(Data records)
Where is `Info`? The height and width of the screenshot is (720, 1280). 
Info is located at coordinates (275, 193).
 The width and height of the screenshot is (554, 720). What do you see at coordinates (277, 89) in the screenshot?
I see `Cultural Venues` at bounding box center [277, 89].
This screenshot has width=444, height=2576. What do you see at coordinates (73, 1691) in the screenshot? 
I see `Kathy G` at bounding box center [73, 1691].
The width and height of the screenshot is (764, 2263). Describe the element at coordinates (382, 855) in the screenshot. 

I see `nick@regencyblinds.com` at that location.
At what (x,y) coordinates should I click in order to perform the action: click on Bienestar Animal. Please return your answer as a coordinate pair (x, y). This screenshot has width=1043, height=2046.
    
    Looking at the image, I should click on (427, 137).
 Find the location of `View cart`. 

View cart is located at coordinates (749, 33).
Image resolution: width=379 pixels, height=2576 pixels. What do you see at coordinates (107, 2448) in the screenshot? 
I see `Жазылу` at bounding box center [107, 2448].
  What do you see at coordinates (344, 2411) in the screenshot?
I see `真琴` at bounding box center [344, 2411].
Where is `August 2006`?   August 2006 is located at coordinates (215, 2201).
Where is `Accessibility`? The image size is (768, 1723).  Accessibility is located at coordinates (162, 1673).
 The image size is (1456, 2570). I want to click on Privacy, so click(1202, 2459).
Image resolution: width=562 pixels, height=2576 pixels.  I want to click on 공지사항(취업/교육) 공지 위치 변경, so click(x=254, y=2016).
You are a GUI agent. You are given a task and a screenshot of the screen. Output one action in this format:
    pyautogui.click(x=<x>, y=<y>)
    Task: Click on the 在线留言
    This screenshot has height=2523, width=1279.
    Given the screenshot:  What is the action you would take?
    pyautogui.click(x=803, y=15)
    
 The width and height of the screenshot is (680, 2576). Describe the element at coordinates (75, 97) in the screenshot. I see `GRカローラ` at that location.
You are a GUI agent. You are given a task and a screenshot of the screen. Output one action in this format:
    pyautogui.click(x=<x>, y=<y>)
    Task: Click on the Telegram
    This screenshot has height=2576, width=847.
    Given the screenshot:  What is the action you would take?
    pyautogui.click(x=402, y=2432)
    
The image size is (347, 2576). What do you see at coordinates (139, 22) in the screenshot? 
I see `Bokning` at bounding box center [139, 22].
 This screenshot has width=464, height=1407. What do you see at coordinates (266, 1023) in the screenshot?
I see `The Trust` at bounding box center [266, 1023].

■ WORK REQUIRED: Preserving every character, copy the records above out again.

■ ANSWER BOX:
Where is `Info`? The height and width of the screenshot is (720, 1280). 
Info is located at coordinates (275, 193).
 The width and height of the screenshot is (554, 720). What do you see at coordinates (277, 89) in the screenshot?
I see `Cultural Venues` at bounding box center [277, 89].
This screenshot has width=444, height=2576. What do you see at coordinates (73, 1691) in the screenshot? 
I see `Kathy G` at bounding box center [73, 1691].
The width and height of the screenshot is (764, 2263). Describe the element at coordinates (382, 855) in the screenshot. 

I see `nick@regencyblinds.com` at that location.
At what (x,y) coordinates should I click in order to perform the action: click on Bienestar Animal. Please return your answer as a coordinate pair (x, y). This screenshot has width=1043, height=2046.
    
    Looking at the image, I should click on (427, 137).
 Find the location of `View cart`. 

View cart is located at coordinates (749, 33).
Image resolution: width=379 pixels, height=2576 pixels. What do you see at coordinates (107, 2448) in the screenshot? 
I see `Жазылу` at bounding box center [107, 2448].
  What do you see at coordinates (344, 2411) in the screenshot?
I see `真琴` at bounding box center [344, 2411].
Where is `August 2006`?   August 2006 is located at coordinates (215, 2201).
Where is `Accessibility`? The image size is (768, 1723).  Accessibility is located at coordinates (162, 1673).
 The image size is (1456, 2570). I want to click on Privacy, so click(1202, 2459).
Image resolution: width=562 pixels, height=2576 pixels.  I want to click on 공지사항(취업/교육) 공지 위치 변경, so click(x=254, y=2016).
You are a GUI agent. You are given a task and a screenshot of the screen. Output one action in this format:
    pyautogui.click(x=<x>, y=<y>)
    Task: Click on the 在线留言
    This screenshot has height=2523, width=1279.
    Given the screenshot:  What is the action you would take?
    pyautogui.click(x=803, y=15)
    
 The width and height of the screenshot is (680, 2576). Describe the element at coordinates (75, 97) in the screenshot. I see `GRカローラ` at that location.
You are a GUI agent. You are given a task and a screenshot of the screen. Output one action in this format:
    pyautogui.click(x=<x>, y=<y>)
    Task: Click on the Telegram
    This screenshot has height=2576, width=847.
    Given the screenshot:  What is the action you would take?
    pyautogui.click(x=402, y=2432)
    
The image size is (347, 2576). What do you see at coordinates (139, 22) in the screenshot? 
I see `Bokning` at bounding box center [139, 22].
 This screenshot has width=464, height=1407. What do you see at coordinates (266, 1023) in the screenshot?
I see `The Trust` at bounding box center [266, 1023].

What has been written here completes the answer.